# 1999 or 2000 rexhall aerbus 35 foot water heater



## rex1212 (Mar 26, 2009)

Is there a way to check if the water heater on my aerbus is a dual power (gas electric) or just propane.  It is a DSI unit, and it has a orange wire (I suspect it is the igniter) towards the bottom.  The only other wire I can see is the ground wire mounted on the left side of the heater.  I looked in my breaker box, and there are both a 20 amp 110 volt breaker for the water heater as well as a 12 volt fuse (also 20 amps)
I have looked in the owner's manual that I got when I bought the rig last year, but it mentions both types, I have quite a lot of some sort of white build up on the bottom of the heat cavity, and it is covering up the model numbers.
Anyone able to deduce this ?

Thanks so much.

Full timers, Chevy Malibu toad


----------



## Grandview Trailer Sa (Mar 26, 2009)

Re: 1999 or 2000 rexhall aerbus 35 foot water heater

Hello and welcome,

Is your heater a Surburban or Atwood?  If it is a Surburban, in the lower left corner you will have an ON /OFF toggle switch.  That is your elec. switch, if so equipped.  

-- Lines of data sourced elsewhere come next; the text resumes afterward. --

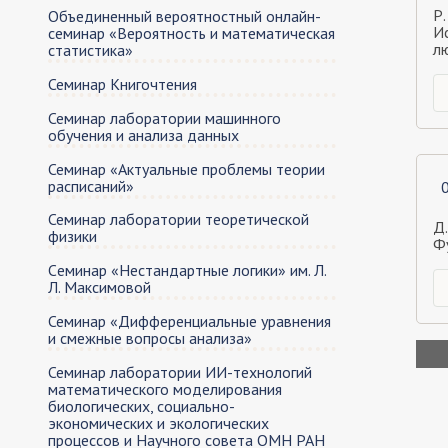
Р.
Объединенный вероятностный онлайн-
И
семинар «Вероятность и математическая
л
статистика»
Семинар Книгочтения
Семинар лаборатории машинного
обучения и анализа данных
Семинар «Актуальные проблемы теории
расписаний»
Семинар лаборатории теоретической
Д.
физики
Ф
Cеминар «Нестандартные логики» им. Л.
Л. Максимовой
Семинар «Дифференциальные уравнения
и смежные вопросы анализа»
Нум
стр
Семинар лаборатории ИИ-технологий
математического моделирования
биологических, социально-
экономических и экологических
процессов и Научного совета ОМН РАН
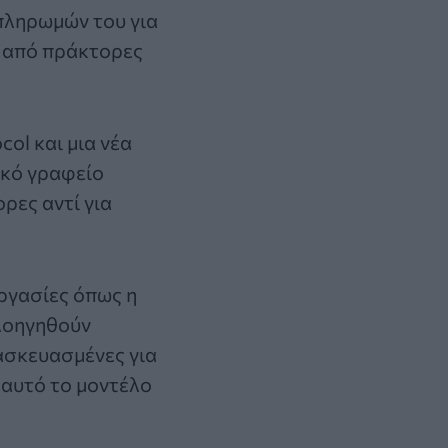
πληρωμών του για
ι από πράκτορες
ol και μια νέα
ικό γραφείο
ρες αντί για
ργασίες όπως η
λοηγηθούν
ασκευασμένες για
 αυτό το μοντέλο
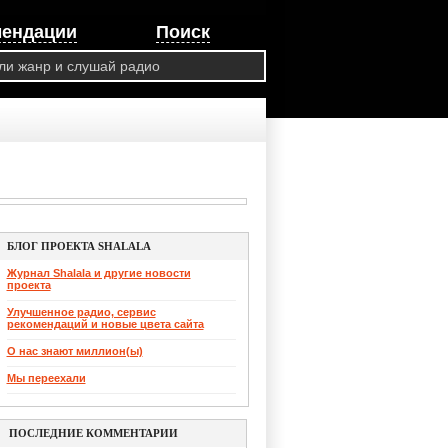
мендации
Поиск
БЛОГ ПРОЕКТА SHALALA
Журнал Shalala и другие новости
проекта
Улучшенное радио, сервис
рекомендаций и новые цвета сайта
О нас знают миллион(ы)
Мы переехали
ПОСЛЕДНИЕ КОММЕНТАРИИ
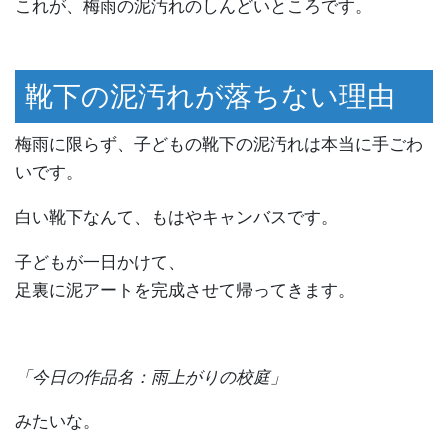
これが、梅雨の泥汚れのしんどいところです。
靴下の泥汚れが落ちない理由
梅雨に限らず、子どもの靴下の泥汚れは本当に手ごわ
いです。
白い靴下なんて、もはやキャンバスです。
子どもが一日かけて、
足裏に泥アートを完成させて帰ってきます。
「今日の作品名：雨上がりの校庭」
みたいな。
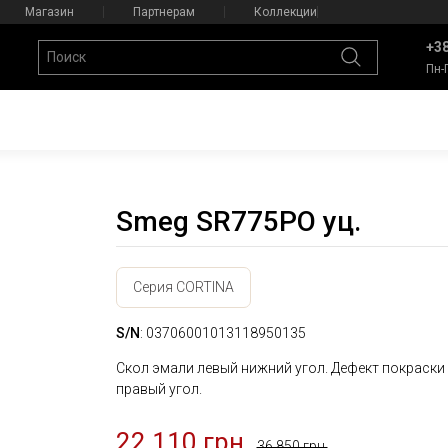
Магазин
Партнерам
Коллекции
+38
Пн-
Smeg SR775PO уц.
Серия CORTINA
S/N
: 03706001013118950135
Скол эмали левый нижний угол. Дефект покраски
правый угол.
22 110 грн.
36 850 грн.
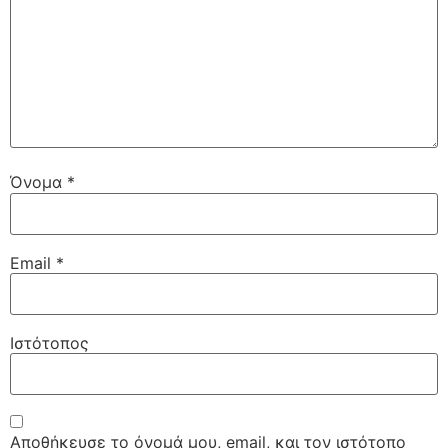
Όνομα
*
Email
*
Ιστότοπος
Αποθήκευσε το όνομά μου, email, και τον ιστότοπο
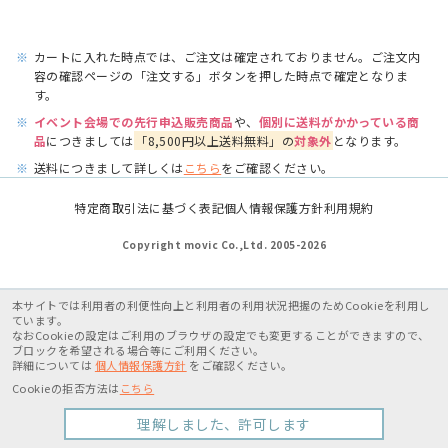
※
カートに入れた時点では、ご注文は確定されておりません。ご注文内
容の確認ページの「注文する」ボタンを押した時点で確定となりま
す。
※
イベント会場での先行申込販売商品
や、
個別に送料がかかっている商
品
につきましては
「8,500円以上送料無料」の
対象外
となります。
※
送料につきまして詳しくは
こちら
をご確認ください。
特定商取引法に基づく表記
個人情報保護方針
利用規約
Copyright movic Co.,Ltd. 2005-
2026
本サイトでは利用者の利便性向上と利用者の利用状況把握のためCookieを利用し
ています。
なおCookieの設定はご利用のブラウザの設定でも変更することができますので、
ブロックを希望される場合等にご利用ください。
詳細については
個人情報保護方針
をご確認ください。
Cookieの拒否方法は
こちら
理解しました、許可します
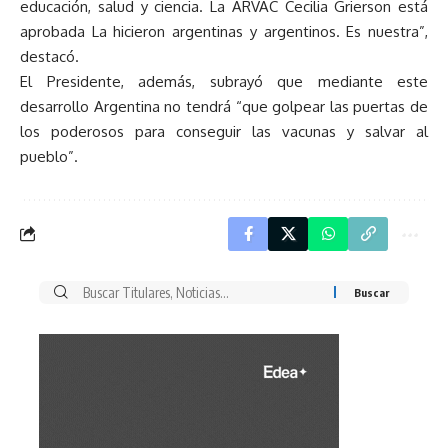
educación, salud y ciencia. La ARVAC Cecilia Grierson está
aprobada La hicieron argentinas y argentinos. Es nuestra”,
destacó.
El Presidente, además, subrayó que mediante este
desarrollo Argentina no tendrá “que golpear las puertas de
los poderosos para conseguir las vacunas y salvar al
pueblo”.
Buscar
por:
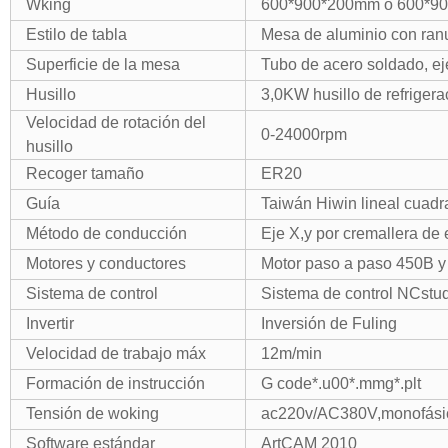
Wking
600*900*200mm o 600*9
Estilo de tabla
Mesa de aluminio con ran
Superficie de la mesa
Tubo de acero soldado, eje
Husillo
3,0KW husillo de refriger
Velocidad de rotación del
0-24000rpm
husillo
Recoger tamaño
ER20
Guía
Taiwán Hiwin lineal cuadra
Método de conducción
Eje X,y por cremallera de e
Motores y conductores
Motor paso a paso 450B 
Sistema de control
Sistema de control NCstu
Invertir
Inversión de Fuling
Velocidad de trabajo máx
12m/min
Formación de instrucción
G code*.u00*.mmg*.plt
Tensión de woking
ac220v/AC380V,monofásic
Software estándar
ArtCAM 2010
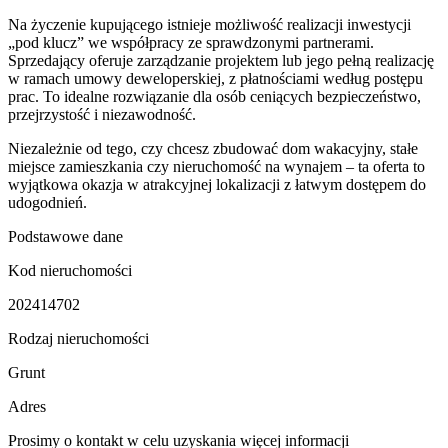
Na życzenie kupującego istnieje możliwość realizacji inwestycji
„pod klucz” we współpracy ze sprawdzonymi partnerami.
Sprzedający oferuje zarządzanie projektem lub jego pełną realizację
w ramach umowy deweloperskiej, z płatnościami według postępu
prac. To idealne rozwiązanie dla osób ceniących bezpieczeństwo,
przejrzystość i niezawodność.
Niezależnie od tego, czy chcesz zbudować dom wakacyjny, stałe
miejsce zamieszkania czy nieruchomość na wynajem – ta oferta to
wyjątkowa okazja w atrakcyjnej lokalizacji z łatwym dostępem do
udogodnień.
Podstawowe dane
Kod nieruchomości
202414702
Rodzaj nieruchomości
Grunt
Adres
Prosimy o kontakt w celu uzyskania więcej informacji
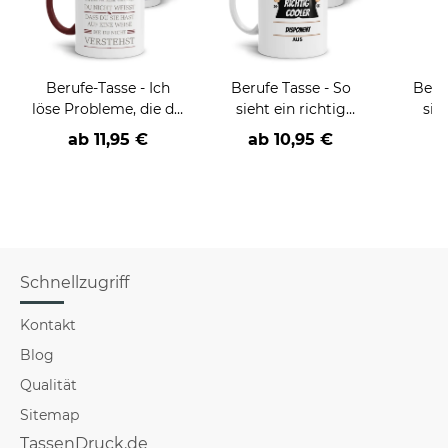
Berufe-Tasse - Ich
Berufe Tasse - So
Beru
löse Probleme, die du
sieht ein richtig
sie
nicht verstehst -
cooler -BERUF- aus
BE
ab
11,95 €
ab
10,95 €
verschiedene Berufe
versch
f
Schnellzugriff
Kontakt
Blog
Qualität
Sitemap
TassenDruck.de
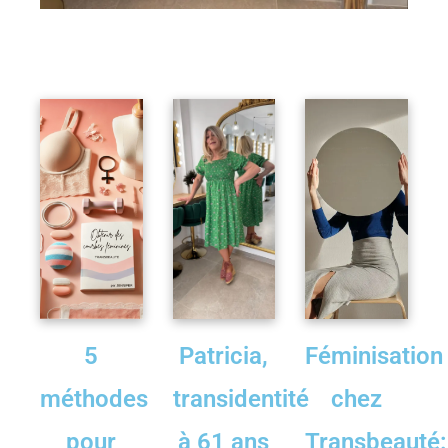
5
Patricia,
Féminisation
méthodes
transidentité
chez
pour
à 61 ans
Transbeauté:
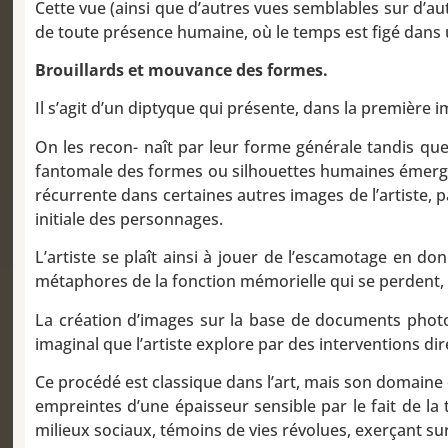
Cette vue (ainsi que d’autres vues semblables sur d’au
de toute présence humaine, où le temps est figé dans u
Brouillards et mouvance des formes.
Il s’agit d’un diptyque qui présente, dans la première
On les recon- naît par leur forme générale tandis que 
fantomale des formes ou silhouettes humaines émergea
récurrente dans certaines autres images de l’artiste, p
initiale des personnages.
L’artiste se plaît ainsi à jouer de l’escamotage en 
métaphores de la fonction mémorielle qui se perdent, s
La création d’images sur la base de documents photo
imaginal que l’artiste explore par des interventions di
Ce procédé est classique dans l’art, mais son domaine d’
empreintes d’une épaisseur sensible par le fait de la
milieux sociaux, témoins de vies révolues, exerçant su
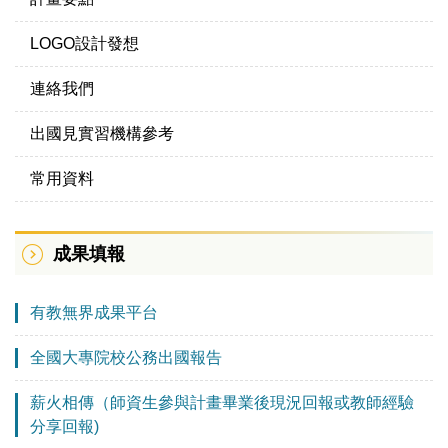
LOGO設計發想
連絡我們
出國見實習機構參考
常用資料
成果填報
有教無界成果平台
全國大專院校公務出國報告
薪火相傳（師資生參與計畫畢業後現況回報或教師經驗
分享回報)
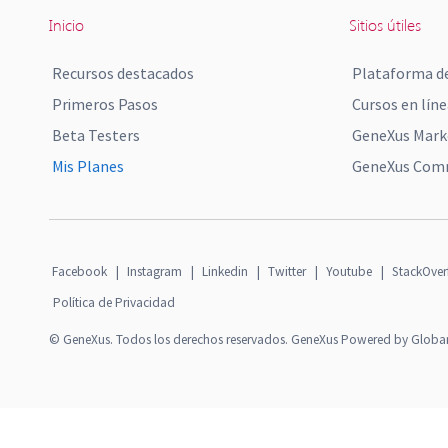
Inicio
Sitios útiles
Recursos destacados
Plataforma de
Primeros Pasos
Cursos en líne
Beta Testers
GeneXus Mark
Mis Planes
GeneXus Comm
Facebook
|
Instagram
|
Linkedin
|
Twitter
|
Youtube
|
StackOver
Política de Privacidad
© GeneXus. Todos los derechos reservados. GeneXus Powered by Globa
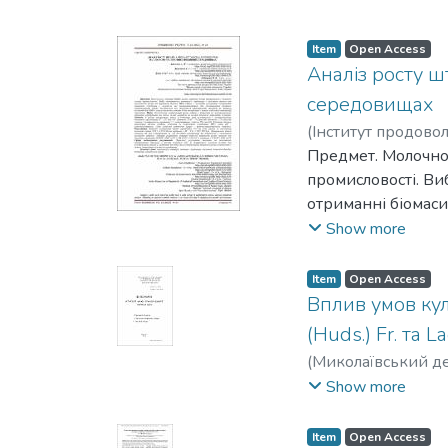
Item
Open Access
Аналіз росту ш
середовищах
(
Інститут продово
Даниленко, С. Г.
Предмет. Молочнок
;
Д
промисловості. Ви
отриманні біомас
що використовують
Show more
ефективності маль
подальшої оптиміз
Item
Open Access
мальтозовмісних п
Вплив умов кул
культури. Методи.
(Huds.) Fr. та L
середовищах М – 2
(
Миколаївський д
середовищі Г з ко
Мартем'янович
Show more
розведень на агар
цукрів – фотокол
Item
Open Access
штаму за значенням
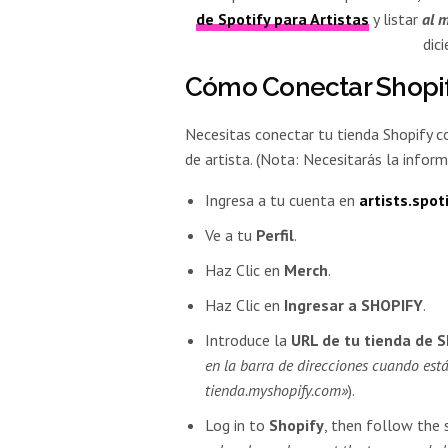
de Spotify para Artistas
y listar
al m
dic
Cómo Conectar Shopify 
Necesitas conectar tu tienda Shopify co
de artista. (Nota: Necesitarás la inform
Ingresa a tu cuenta en
artists.spot
Ve a tu
Perfil
.
Haz Clic en
Merch
.
Haz Clic en
Ingresar a SHOPIFY
.
Introduce la
URL de tu tienda de S
en la barra de direcciones cuando está
tienda.myshopify.com»
).
Log in to
Shopify
, then follow the 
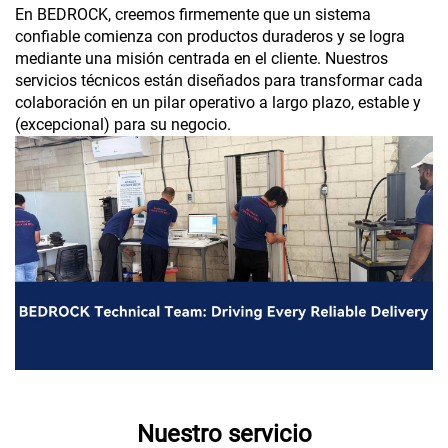
En BEDROCK, creemos firmemente que un sistema
confiable comienza con productos duraderos y se logra
mediante una misión centrada en el cliente. Nuestros
servicios técnicos están diseñados para transformar cada
colaboración en un pilar operativo a largo plazo, estable y
(excepcional) para su negocio.
Nuestro servicio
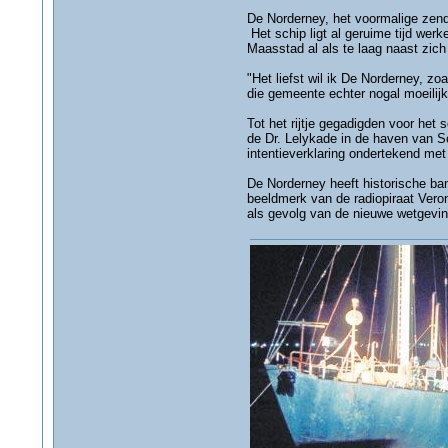
De Norderney, het voormalige zen
Het schip ligt al geruime tijd we
Maasstad al als te laag naast zich
"Het liefst wil ik De Norderney, zoa
die gemeente echter nogal moeilijk
Tot het rijtje gegadigden voor het
de Dr. Lelykade in de haven van 
intentieverklaring ondertekend me
De Norderney heeft historische ba
beeldmerk van de radiopiraat Vero
als gevolg van de nieuwe wetgeving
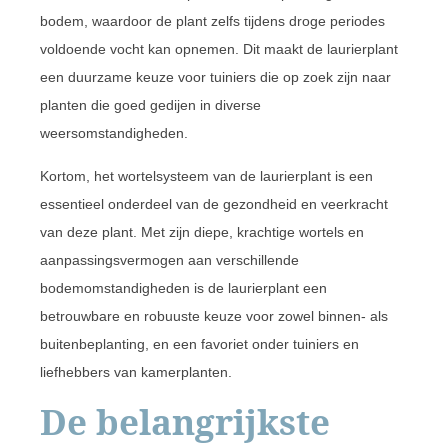
bodem, waardoor de plant zelfs tijdens droge periodes
voldoende vocht kan opnemen. Dit maakt de laurierplant
een duurzame keuze voor tuiniers die op zoek zijn naar
planten die goed gedijen in diverse
weersomstandigheden.
Kortom, het wortelsysteem van de laurierplant is een
essentieel onderdeel van de gezondheid en veerkracht
van deze plant. Met zijn diepe, krachtige wortels en
aanpassingsvermogen aan verschillende
bodemomstandigheden is de laurierplant een
betrouwbare en robuuste keuze voor zowel binnen- als
buitenbeplanting, en een favoriet onder tuiniers en
liefhebbers van kamerplanten.
De belangrijkste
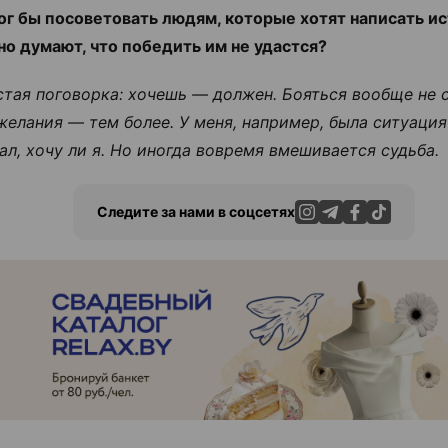
ог бы посоветовать людям, которые хотят написать и
 но думают, что победить им не удастся?
стая поговорка: хочешь — должен. Бояться вообще не с
желания — тем более. У меня, например, была ситуация
ал, хочу ли я. Но иногда вовремя вмешивается судьба.
Следите за нами в соцсетях
ЭФФЕКТИВНАЯ РЕКЛАМА НА САЙТЕ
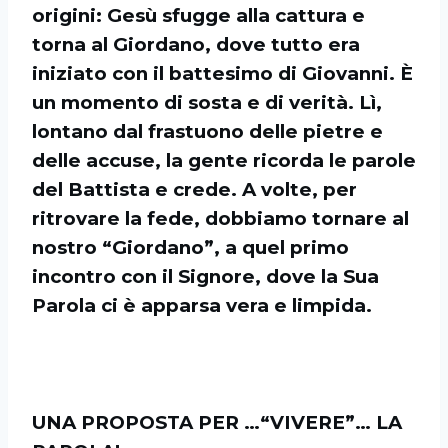
origini: Gesù sfugge alla cattura e
torna al Giordano, dove tutto era
iniziato con il battesimo di Giovanni. È
un momento di sosta e di verità. Lì,
lontano dal frastuono delle pietre e
delle accuse, la gente ricorda le parole
del Battista e crede. A volte, per
ritrovare la fede, dobbiamo tornare al
nostro “Giordano”, a quel primo
incontro con il Signore, dove la Sua
Parola ci è apparsa vera e limpida.
UNA PROPOSTA PER …“VIVERE”… LA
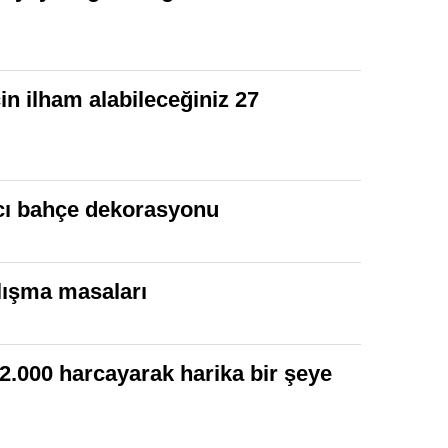
in ilham alabileceğiniz 27
tıcı bahçe dekorasyonu
lışma masaları
 12.000 harcayarak harika bir şeye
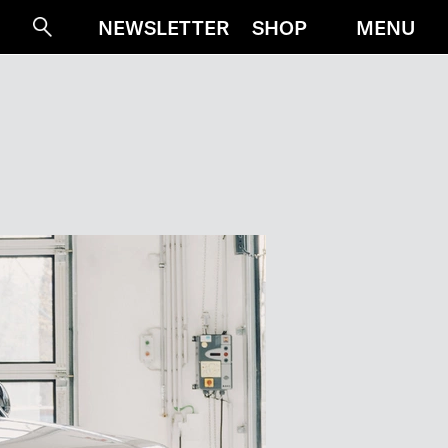
MENU
NEWSLETTER
SHOP
Suche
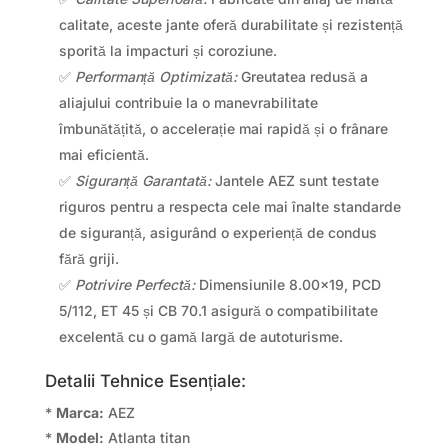
calitate, aceste jante oferă durabilitate și rezistență
sporită la impacturi și coroziune.
✅
Performanță Optimizată:
Greutatea redusă a
aliajului contribuie la o manevrabilitate
îmbunătățită, o accelerație mai rapidă și o frânare
mai eficientă.
✅
Siguranță Garantată:
Jantele AEZ sunt testate
riguros pentru a respecta cele mai înalte standarde
de siguranță, asigurând o experiență de condus
fără griji.
✅
Potrivire Perfectă:
Dimensiunile 8.00×19, PCD
5/112, ET 45 și CB 70.1 asigură o compatibilitate
excelentă cu o gamă largă de autoturisme.
Detalii Tehnice Esențiale:
*
Marca:
AEZ
*
Model:
Atlanta titan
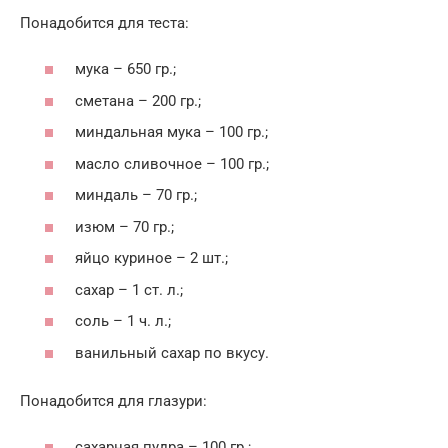
Понадобится для теста:
мука – 650 гр.;
сметана – 200 гр.;
миндальная мука – 100 гр.;
масло сливочное – 100 гр.;
миндаль – 70 гр.;
изюм – 70 гр.;
яйцо куриное – 2 шт.;
сахар – 1 ст. л.;
соль – 1 ч. л.;
ванильный сахар по вкусу.
Понадобится для глазури:
сахарная пудра – 100 гр.;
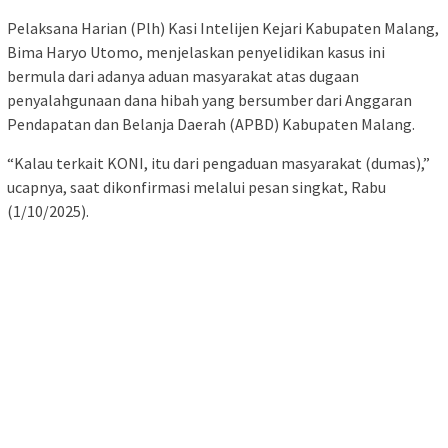
Pelaksana Harian (Plh) Kasi Intelijen Kejari Kabupaten Malang,
Bima Haryo Utomo, menjelaskan penyelidikan kasus ini
bermula dari adanya aduan masyarakat atas dugaan
penyalahgunaan dana hibah yang bersumber dari Anggaran
Pendapatan dan Belanja Daerah (APBD) Kabupaten Malang.
“Kalau terkait KONI, itu dari pengaduan masyarakat (dumas),”
ucapnya, saat dikonfirmasi melalui pesan singkat, Rabu
(1/10/2025).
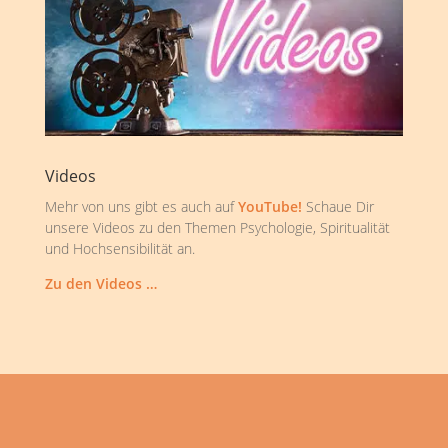
Videos
Mehr von uns gibt es auch auf
YouTube!
Schaue Dir
unsere Videos zu den Themen Psychologie, Spiritualität
und Hochsensibilität an.
Zu den Videos …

If you have and Atwood, not that easy since they dont have a switch on the outside...Let us know.


----------



## Guest (Mar 26, 2009)

Re: 1999 or 2000 rexhall aerbus 35 foot water heater

I agree with GTS ,, u should have either a switch on the outside ,, or one on the main panel inside the rv ,,, but as GTS said ,,, it depends on the model of WH u have ,,, as GTS said if u can tell us the model we can help u out more ,,, and maybe even find u some material on u'r w/H
welcome to the forums  :approve:  :approve:


----------



## Paul235 (Apr 4, 2009)

RE: 1999 or 2000 rexhall aerbus 35 foot water heater



I also have a 99Rexhall 35 (DSL). As far as I know electric/gas was not an option for Rexhalls in 99. The orange wire you see is the connector for the igniter and the white stuff at the bottom of the heater is most likely corrosion from the sacrificial anode.  Its the hex head shaped plug near the bottom. You really need to remove this on an annual basis and clean or replace. It will keep your heater from corroding and help stop the water from breeding bugs if not flushed out regularly. Most that I have checked have nothing left but a thin center wire. It can be replaced by any generic anode in the same 3/4" pipe thread size. You can find them in most olaces that sell home water heaters. Just cut them to the same length of the old wire with a hack saw. Just don't make it too long to prevent any damage to back of the heater. They are sometimes tough to move, but will move with a 1 1/8 socket and a big breaker bar. Flush it out well before putting the new one in and it should give good service. 



Good Luck!


----------